Stored records:

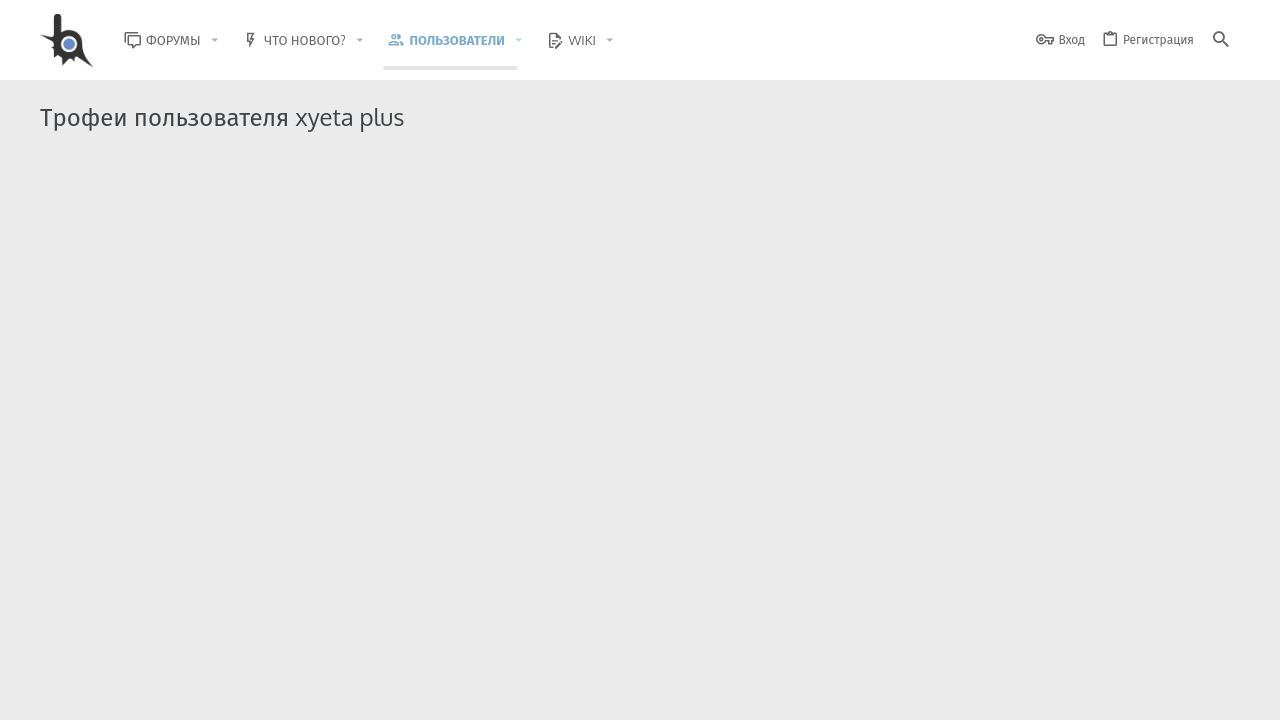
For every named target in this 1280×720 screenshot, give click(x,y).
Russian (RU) (242, 692)
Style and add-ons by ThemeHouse (471, 635)
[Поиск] (1221, 40)
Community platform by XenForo (203, 635)
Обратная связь (769, 692)
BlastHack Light (131, 692)
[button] (230, 40)
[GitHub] (1217, 644)
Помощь (1161, 692)
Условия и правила (879, 692)
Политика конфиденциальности (1035, 692)
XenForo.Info (167, 652)
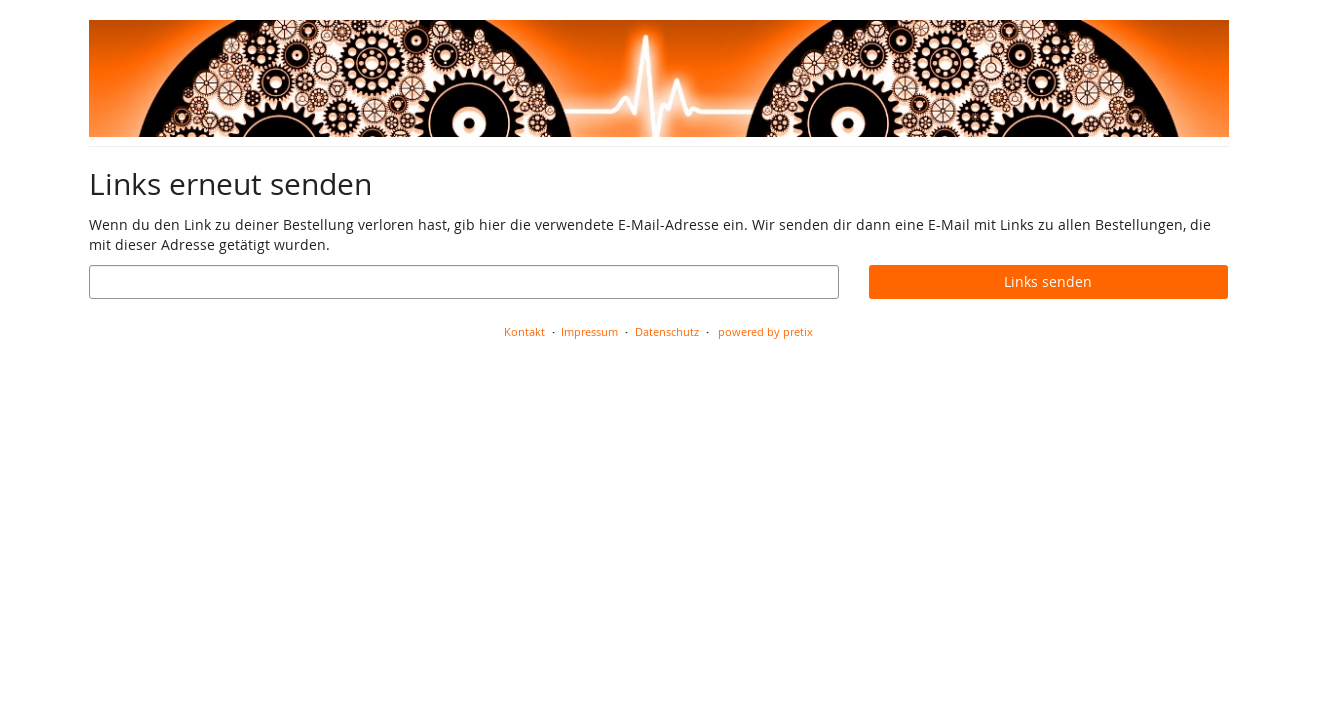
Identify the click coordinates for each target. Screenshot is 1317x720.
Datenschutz (667, 331)
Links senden (1048, 281)
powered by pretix (765, 331)
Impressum (589, 331)
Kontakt (524, 331)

### Aim of the task
Print all the records again exactly; do not include any picture.

### Problem solution
For every named target in this 1280×720 screenshot, give click(x,y).
Russian (RU) (242, 692)
Style and add-ons by ThemeHouse (471, 635)
[Поиск] (1221, 40)
Community platform by XenForo (203, 635)
Обратная связь (769, 692)
BlastHack Light (131, 692)
[button] (230, 40)
[GitHub] (1217, 644)
Помощь (1161, 692)
Условия и правила (879, 692)
Политика конфиденциальности (1035, 692)
XenForo.Info (167, 652)
Identify the click coordinates for each target. Screenshot is 1317x720.
Datenschutz (667, 331)
Links senden (1048, 281)
powered by pretix (765, 331)
Impressum (589, 331)
Kontakt (524, 331)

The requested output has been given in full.